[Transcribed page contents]
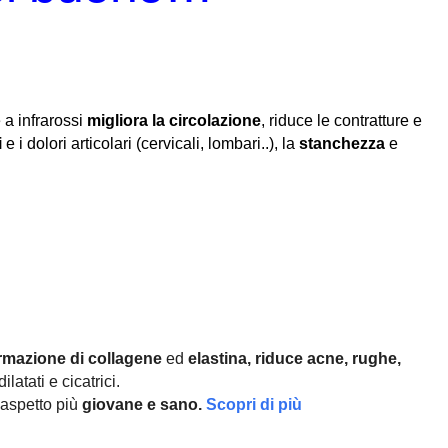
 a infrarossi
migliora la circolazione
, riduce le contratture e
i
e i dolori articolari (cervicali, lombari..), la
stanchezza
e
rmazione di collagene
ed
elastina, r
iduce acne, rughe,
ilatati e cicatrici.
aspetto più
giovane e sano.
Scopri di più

EXERCISE GOAL. Copy out each record word for word and omit any pictures.

ANSWER BOX.
 a infrarossi
migliora la circolazione
, riduce le contratture e
i
e i dolori articolari (cervicali, lombari..), la
stanchezza
e
rmazione di collagene
ed
elastina, r
iduce acne, rughe,
ilatati e cicatrici.
aspetto più
giovane e sano.
Scopri di più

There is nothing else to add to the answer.